Abstract
Parallel programming is the mainstream for today's HPC applications. Programmers need to parallelize their programs to achieve better performance on multicore systems. However, due to a lack of good understanding of parallelism in algorithms, scheduling policy in runtime systems, and multicore architectures, programmers usually find it very hard to write high-performance, scalable programs on these parallel platforms. Although using a parallelized library written by experts can reduce the amount of work for coding, it does not automatically guarantee good performance according to our study. A better understanding of parallelism in algorithms, the OS/runtime systems, and hardware architectures is necessary if programmers wish to further improve performance.

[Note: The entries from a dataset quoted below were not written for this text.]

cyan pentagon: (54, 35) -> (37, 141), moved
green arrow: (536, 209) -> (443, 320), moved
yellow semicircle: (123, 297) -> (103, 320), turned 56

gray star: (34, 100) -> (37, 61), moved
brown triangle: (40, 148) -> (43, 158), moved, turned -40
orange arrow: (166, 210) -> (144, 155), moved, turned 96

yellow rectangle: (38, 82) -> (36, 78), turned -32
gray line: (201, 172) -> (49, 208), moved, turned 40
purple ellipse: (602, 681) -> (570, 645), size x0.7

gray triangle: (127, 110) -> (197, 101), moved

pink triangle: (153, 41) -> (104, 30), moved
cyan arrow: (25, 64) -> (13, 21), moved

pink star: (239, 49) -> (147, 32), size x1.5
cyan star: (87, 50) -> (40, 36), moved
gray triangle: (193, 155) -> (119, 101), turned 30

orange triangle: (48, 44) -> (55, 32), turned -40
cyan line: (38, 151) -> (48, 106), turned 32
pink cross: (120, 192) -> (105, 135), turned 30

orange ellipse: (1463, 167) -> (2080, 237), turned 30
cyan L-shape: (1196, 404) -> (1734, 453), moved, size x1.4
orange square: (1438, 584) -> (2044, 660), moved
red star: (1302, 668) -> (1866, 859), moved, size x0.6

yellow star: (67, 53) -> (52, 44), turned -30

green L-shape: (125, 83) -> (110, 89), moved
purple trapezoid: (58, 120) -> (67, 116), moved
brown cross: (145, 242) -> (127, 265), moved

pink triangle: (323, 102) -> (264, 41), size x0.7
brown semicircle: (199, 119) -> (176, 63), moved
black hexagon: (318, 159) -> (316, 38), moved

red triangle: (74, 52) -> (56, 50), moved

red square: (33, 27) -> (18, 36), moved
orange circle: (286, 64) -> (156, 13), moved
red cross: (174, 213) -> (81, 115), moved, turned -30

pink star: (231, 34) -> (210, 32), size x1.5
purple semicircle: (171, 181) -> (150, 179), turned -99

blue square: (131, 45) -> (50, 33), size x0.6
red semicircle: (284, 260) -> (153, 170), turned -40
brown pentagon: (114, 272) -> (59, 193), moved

In this paper, we use SIFT-based feature matching within large-scale image collections to show the importance of three factors-the level of parallelism, scheduling policy, and memory architecture-that affect the performance of large-scale feature matching on multicore systems. We demonstrate experimental results using programs based on OpenCV and OpenMP, which are executed on both 16-core and 64-core machines. From our experimental results, we find that images with a large number of features achieve poor scalability on the 64-core machine due to a poor cache utilization. To address this issue of cache performance, we propose a Divide-and-Merge algorithm that divides the feature space into several small sub-spaces so that they fit within the cache. Our experiments show that the performance tuning addressing all of the three factors improves the speedup of feature matching from 10.6x to 21.5x on the 64-core machine. While the speedup is improved by 103%, the scalability of the feature matching algorithm is improved by up to 6.45 times on the 64-core machine with our performance tuning. Our study indicates that performance tuning on multicore systems is very challenging even for a simple image processing algorithm.